In reply to birdseye
Are you saying that all black Americans fits one or more of all the hypotheticals you postulated?
I'm saying that the woman, as a small business owner without any degree of monopoly power, i.e., she controls only a very small part of the market, should have the right to discriminate on whatever grounds she likes. Whether her subjective beliefs accord with objective reality is a secondary consideration.
You may treat the individual differently, but not the whole population
The woman does not have a crystal ball. By the time she encounters the problem customer, it's too late. The stress/inconvenience/expense of the situation will have to be incurred. Denying service to any group perceived as more high-risk in terms of potential costs is effectively a form of insurance. Which brings us to the cost of such insurance. If banning black Americans doesn't involve the woman in losing much or indeed any business (because her property is otherwise in healthy demand), her decision could be said to be eminently reasonable. The only losers in this situation might thought to be the blameless black Americans who miss out on the benefits of a nice holiday - they will, at least, continue to have myriad other options. If members of this group feel aggrieved, they might do better to vent their displeasure on offending members of their group than target an individual simply trying to provide for herself.
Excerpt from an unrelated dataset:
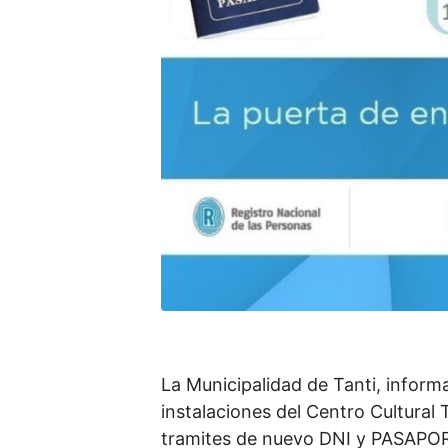
La Municipalidad de Tanti, informa
instalaciones del Centro Cultural T
tramites de nuevo DNI y PASAPO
.if one member of a soccer team is consistently late for practice, you dont discipline the whole team, well maybe you would.
Here you have experience of the individuals involved and can form a judgement as to their character. Someone renting out their cottage won't know potential new customers from Adam. Business owners are not mysteriously omniscient - they don't possess perfect information about the present, let alone the future. Risk management is central to their decision making.
Consider the case of a lady massuese who offers home visits, but only to females, on the basis that she fears harassment or worse from male clients. It might be, objectively speaking, that her fears are exaggerated and only, say, 1 in a 100 men would present a problem of any kind. The risk involved, however, could be thought great - she could be molested or even murdered. Would you support her right to discriminate against all men?